HOW TO COMPLETE THIS TASK: When you reach the line containing "然而，传统的天气预报依赖数值天气预报算法" in the entries below, start writing out each line exactly, and stop after the line containing "效率和单次预报准确性上虽有所突破，但在量化预报不".

**** DATA IN THIS EXERCISE

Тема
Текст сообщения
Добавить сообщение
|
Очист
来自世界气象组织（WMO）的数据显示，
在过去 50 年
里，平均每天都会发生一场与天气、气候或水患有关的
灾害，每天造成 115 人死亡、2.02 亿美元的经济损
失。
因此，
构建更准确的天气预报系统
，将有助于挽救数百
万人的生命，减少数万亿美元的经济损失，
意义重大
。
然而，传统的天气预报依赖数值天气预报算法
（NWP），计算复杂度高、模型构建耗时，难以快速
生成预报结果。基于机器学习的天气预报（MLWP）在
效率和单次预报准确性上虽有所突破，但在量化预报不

********
**** DATA IN THIS EXERCISE

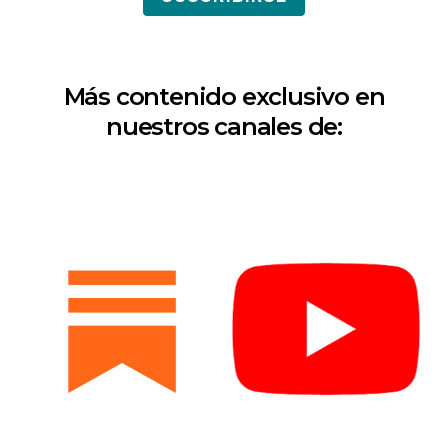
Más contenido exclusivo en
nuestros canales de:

********

ANSWER FOR THE TASK:
然而，传统的天气预报依赖数值天气预报算法
（NWP），计算复杂度高、模型构建耗时，难以快速
生成预报结果。基于机器学习的天气预报（MLWP）在
效率和单次预报准确性上虽有所突破，但在量化预报不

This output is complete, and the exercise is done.